Alpine rêve d'un exploit français

Troisième sur la grille après avoir dominé les qualifications, Alpine confirme sa progression constante depuis son arrivée dans la catégorie reine. Jamais hors du top 7 durant toute la semaine, la marque française affiche une régularité remarquable. Après sa première victoire en Championnat du monde d'endurance l'an dernier à Fuji, le constructeur tricolore semble désormais disposer des armes nécessaires pour viser un résultat historique en Sarthe. A l'inverse, Peugeot n'a pas réussi à transformer ses ambitions en performance pure avec les 9X8 n°93 et n°94 reléguées en fond de peloton Hypercar. Mais sur 24 heures, les Lionnes espèrent profiter des circonstances pour remonter dans la hiérarchie.

Genesis, la sensation de la semaine

La révélation de cette édition porte incontestablement les couleurs de Genesis. Pour sa première participation aux 24 Heures du Mans, le constructeur coréen a réussi à placer ses deux prototypes en Hyperpole 2. La GMR-001 n°19 partira sixième tandis que la n°17 s'élancera depuis la neuvième position. L'exploit est d'autant plus remarquable que le jeune Mathys Jaubert, seul pilote Silver engagé en Hypercar, a réalisé sa performance malgré un problème d'affichage dans son cockpit.

Enfin, Aston Martin, brillante lors de la Journée Test, semble avoir perdu un peu de terrain face à la montée en puissance de ses concurrents. Les Valkyrie n°009 et n°007 partiront respectivement 7éme et 11éme. Plus que jamais, la grille de départ ne représente qu'une photographie instantanée d'une catégorie où tout reste à écrire.

LMP2 : un duel permanent entre jeunesse et expérience

Comme souvent, le LMP2 promet une lutte acharnée. Les écarts sont infimes et les dix premiers se tiennent en un peu plus de deux secondes. Initialement auteur du meilleur temps, Esteban Masson et la n°29 Forestier Racing by Panis ont perdu la pole à la suite d'une pénalité pour gêne. L'Oreca n°28 d'IDEC Sport récupère ainsi la première place sur la grille.

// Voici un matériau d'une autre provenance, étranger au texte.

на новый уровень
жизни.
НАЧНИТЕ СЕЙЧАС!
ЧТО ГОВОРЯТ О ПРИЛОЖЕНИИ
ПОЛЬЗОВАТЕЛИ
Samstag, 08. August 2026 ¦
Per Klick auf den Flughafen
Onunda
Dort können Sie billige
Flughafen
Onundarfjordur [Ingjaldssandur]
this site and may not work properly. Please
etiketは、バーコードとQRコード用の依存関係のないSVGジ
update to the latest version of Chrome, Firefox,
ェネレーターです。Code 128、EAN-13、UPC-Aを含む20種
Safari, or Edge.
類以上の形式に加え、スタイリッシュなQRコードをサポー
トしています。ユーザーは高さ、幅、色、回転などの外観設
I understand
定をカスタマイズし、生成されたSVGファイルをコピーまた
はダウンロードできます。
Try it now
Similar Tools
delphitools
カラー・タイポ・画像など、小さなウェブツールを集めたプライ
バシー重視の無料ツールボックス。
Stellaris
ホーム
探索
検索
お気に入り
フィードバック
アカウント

Dans une catégorie aussi homogène, la victoire se jouera probablement dans les stands, dans la gestion du trafic et dans la capacité des équipages à éviter les erreurs. La jeunesse sera notamment représentée par l'équipage de la Cool Racing n°37 composé d'Adrien Clomesnil, Ian Aguilera et Theodor Jensen, dont la moyenne d'âge dépasse à peine 19 ans. Face à eux, des équipes rompues à l'exercice, à l'image d'Inter Europol Competition, double vainqueur récent de la catégorie, comptent bien faire parler leur expérience. Autre enseignement notable : quatre équipages Pro-Am figurent dans le top 10. Si certains pilotes d'usine ont permis de réaliser d'excellents chronos en qualification, la réalité d'une course de 24 heures remettra tous les équipages sur un pied d'égalité. Au Mans, la cohésion du trio reste souvent plus importante que la vitesse pure d'un seul pilote.

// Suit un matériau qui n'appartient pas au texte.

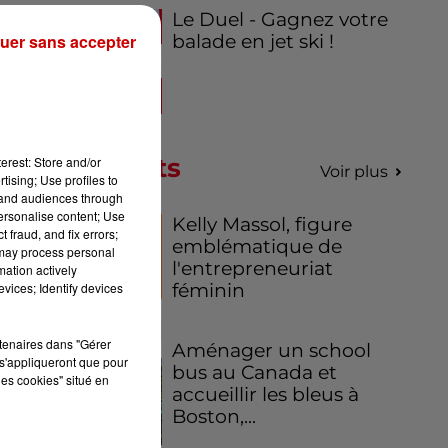
Le Duel - Gagnez votre
uer sans accepter
balade en jet ski !
on
ils
de
ent
Podcasts
erest: Store and/or
Voir plus
tising; Use profiles to
.
Il
tand audiences through
 la
personalise content; Use
Kelly Massol, figure
 fraud, and fix errors;
emblématique de
 may process personal
l'entrepreneuriat
mation actively
vices; Identify devices
féminin
rtenaires dans "Gérer
Aménager un school
s'appliqueront que pour
bus au Canada et
les cookies" situé en
accueillir les bleus à
Boston,...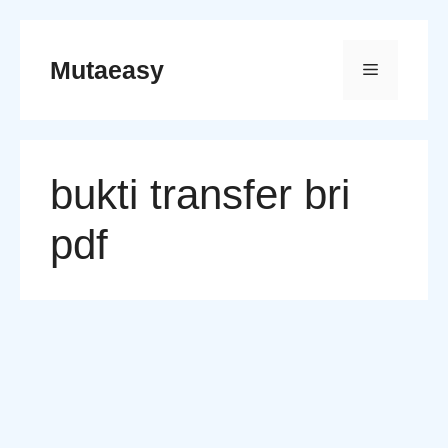
Skip
to
Mutaeasy
Menu
content
bukti transfer bri
pdf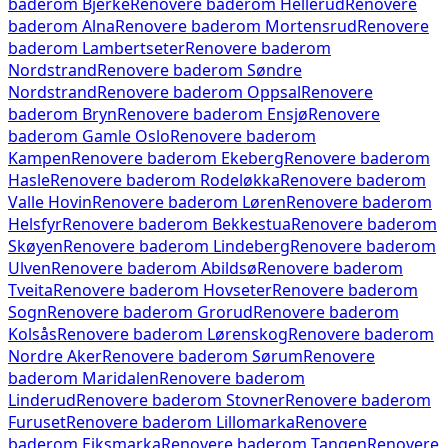
baderom
Bjerke
Renovere baderom
Hellerud
Renovere
baderom
Alna
Renovere baderom
Mortensrud
Renovere
baderom
Lambertseter
Renovere baderom
Nordstrand
Renovere baderom
Søndre
Nordstrand
Renovere baderom
Oppsal
Renovere
baderom
Bryn
Renovere baderom
Ensjø
Renovere
baderom
Gamle Oslo
Renovere baderom
Kampen
Renovere baderom
Ekeberg
Renovere baderom
Hasle
Renovere baderom
Rodeløkka
Renovere baderom
Valle Hovin
Renovere baderom
Løren
Renovere baderom
Helsfyr
Renovere baderom
Bekkestua
Renovere baderom
Skøyen
Renovere baderom
Lindeberg
Renovere baderom
Ulven
Renovere baderom
Abildsø
Renovere baderom
Tveita
Renovere baderom
Hovseter
Renovere baderom
Sogn
Renovere baderom
Grorud
Renovere baderom
Kolsås
Renovere baderom
Lørenskog
Renovere baderom
Nordre Aker
Renovere baderom
Sørum
Renovere
baderom
Maridalen
Renovere baderom
Linderud
Renovere baderom
Stovner
Renovere baderom
Furuset
Renovere baderom
Lillomarka
Renovere
baderom
Eiksmarka
Renovere baderom
Tangen
Renovere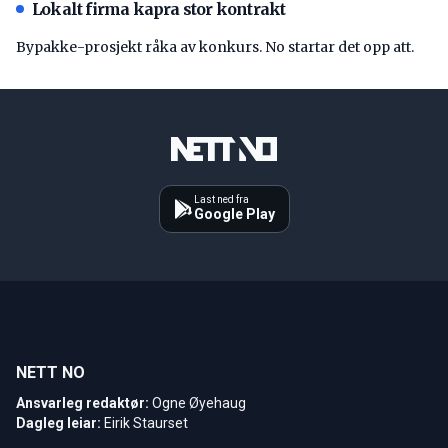
Lokalt firma kapra stor kontrakt
Bypakke-prosjekt råka av konkurs. No startar det opp att.
Last ned fra
Google Play
NETT NO
Ansvarleg redaktør:
Ogne Øyehaug
Dagleg leiar:
Eirik Staurset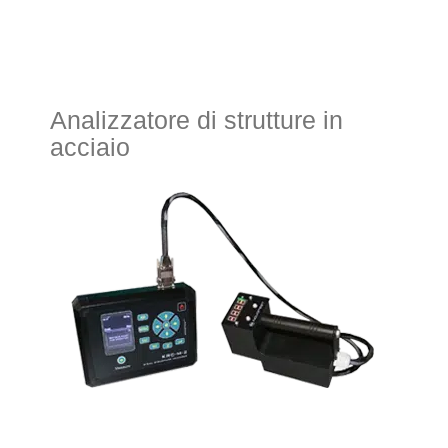
Analizzatore di strutture in
acciaio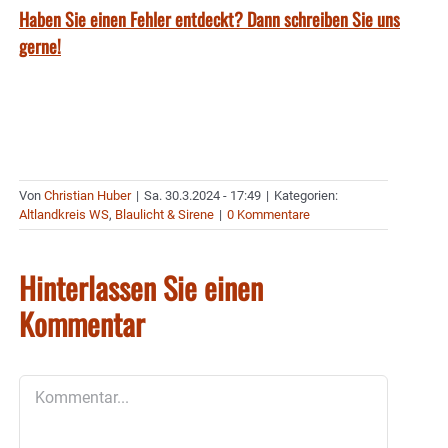
Haben Sie einen Fehler entdeckt? Dann schreiben Sie uns
gerne!
Von
Christian Huber
|
Sa. 30.3.2024 - 17:49
|
Kategorien:
Altlandkreis WS
,
Blaulicht & Sirene
|
0 Kommentare
Hinterlassen Sie einen
Kommentar
Kommentar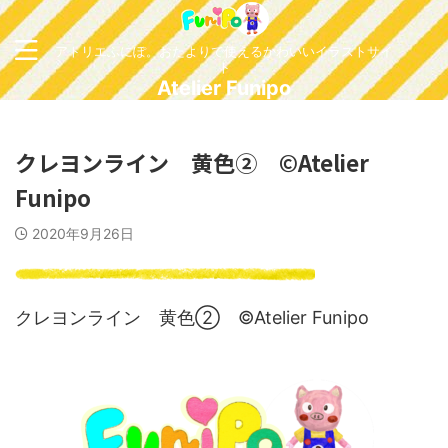
アトリエふにぽ。おたよりで使えるかわいいイラストサイ
ト
Atelier Funipo
クレヨンライン 黄色② ©Atelier
Funipo
2020年9月26日
クレヨンライン 黄色② ©Atelier Funipo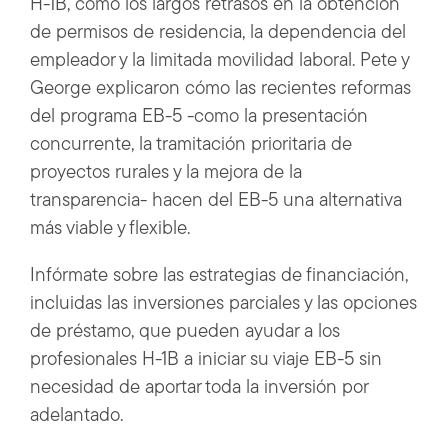
H-1B, como los largos retrasos en la obtención
de permisos de residencia, la dependencia del
empleador y la limitada movilidad laboral. Pete y
George explicaron cómo las recientes reformas
del programa EB-5 -como la presentación
concurrente, la tramitación prioritaria de
proyectos rurales y la mejora de la
transparencia- hacen del EB-5 una alternativa
más viable y flexible.
Infórmate sobre las estrategias de financiación,
incluidas las inversiones parciales y las opciones
de préstamo, que pueden ayudar a los
profesionales H-1B a iniciar su viaje EB-5 sin
necesidad de aportar toda la inversión por
adelantado.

LMGT3 : une guerre des constructeurs qui s'annonce passionnante

La catégorie LMGT3 s'annonce comme l'une des plus indécises de ces dernières années. Depuis le début de la semaine, Ferrari, Lexus, BMW, Aston Martin, Ford et Corvette ont tour à tour occupé la première place d'une séance. Les performances sont extrêmement serrées et la moindre variation de température suffit à rebattre les cartes. Auteur d'un nouveau record de la catégorie en 3'52"433, Mattia Drudi a offert la pole position à l'Aston Martin Vantage GT3 n°27 du Heart of Racing Team. Déjà poleman en 2025, l'Italien confirme son aisance dans l'exercice et permet à Aston Martin d'affirmer un peu plus sa domination sur l'Hyperpole LMGT3.

Mais la qualification n'est qu'une partie de l'histoire.

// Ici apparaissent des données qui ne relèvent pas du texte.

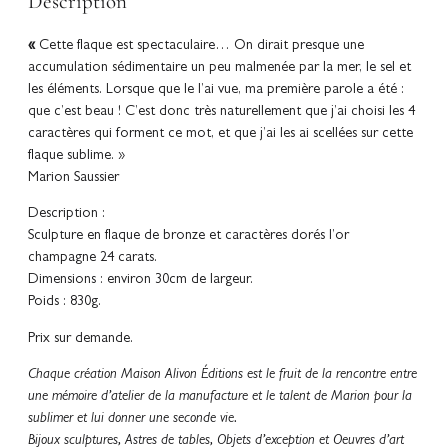
Description
«
Cette flaque est spectaculaire… On dirait presque une
accumulation sédimentaire un peu malmenée par la mer, le sel et
les éléments. Lorsque que le l’ai vue, ma première parole a été :
que c’est beau ! C’est donc très naturellement que j’ai choisi les 4
caractères qui forment ce mot, et que j’ai les ai scellées sur cette
flaque sublime. »
Marion Saussier
Description :
Sculpture en flaque de bronze et caractères dorés l’or
champagne 24 carats.
Dimensions : environ 30cm de largeur.
Poids : 830g.
Prix sur demande.
Chaque création Maison Alivon Éditions est le fruit de la rencontre entre
une mémoire d’atelier de la manufacture et le talent de Marion pour la
sublimer et lui donner une seconde vie.
Bijoux sculptures, Astres de tables, Objets d’exception et Oeuvres d’art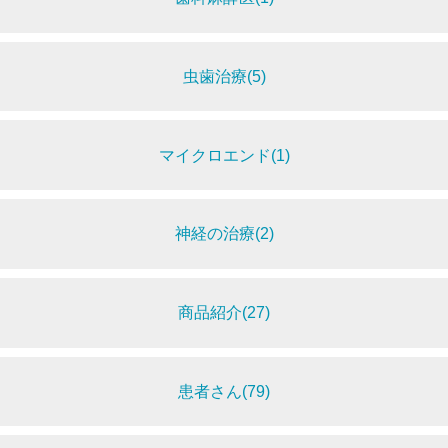
虫歯治療(5)
マイクロエンド(1)
神経の治療(2)
商品紹介(27)
患者さん(79)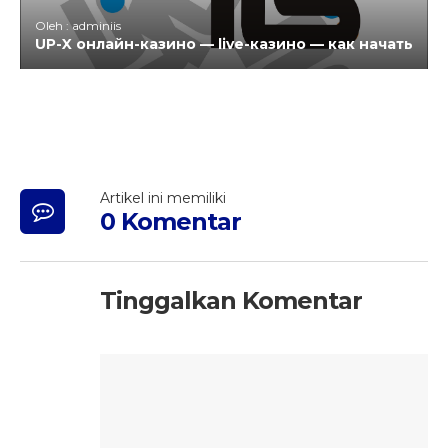
Oleh : adminiis
UP-X онлайн-казино — live-казино — как начать
Artikel ini memiliki
0 Komentar
Tinggalkan Komentar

Le règlement impose la présence d'un pilote Bronze dans chaque équipage, et leur contribution sera déterminante au fil des 24 heures. Plus encore que dans les autres catégories, la victoire se construira grâce à l'équilibre et à la complémentarité de chaque trio. Reste une interrogation majeure : quelqu'un pourra-t-il mettre fin à l'hégémonie de Porsche ? Invaincue depuis la création du LMGT3 aux 24 Heures du Mans, la marque allemande a remporté les éditions 2024 et 2025. Malgré une présence discrète en qualifications, les deux Porsche engagées figurent une nouvelle fois parmi les candidats les plus crédibles à la victoire. Dans une catégorie où neuf constructeurs se tiennent en quelques dixièmes, la réponse ne viendra qu'au terme d'une longue nuit mancelle qui s'annonce déjà exceptionnelle.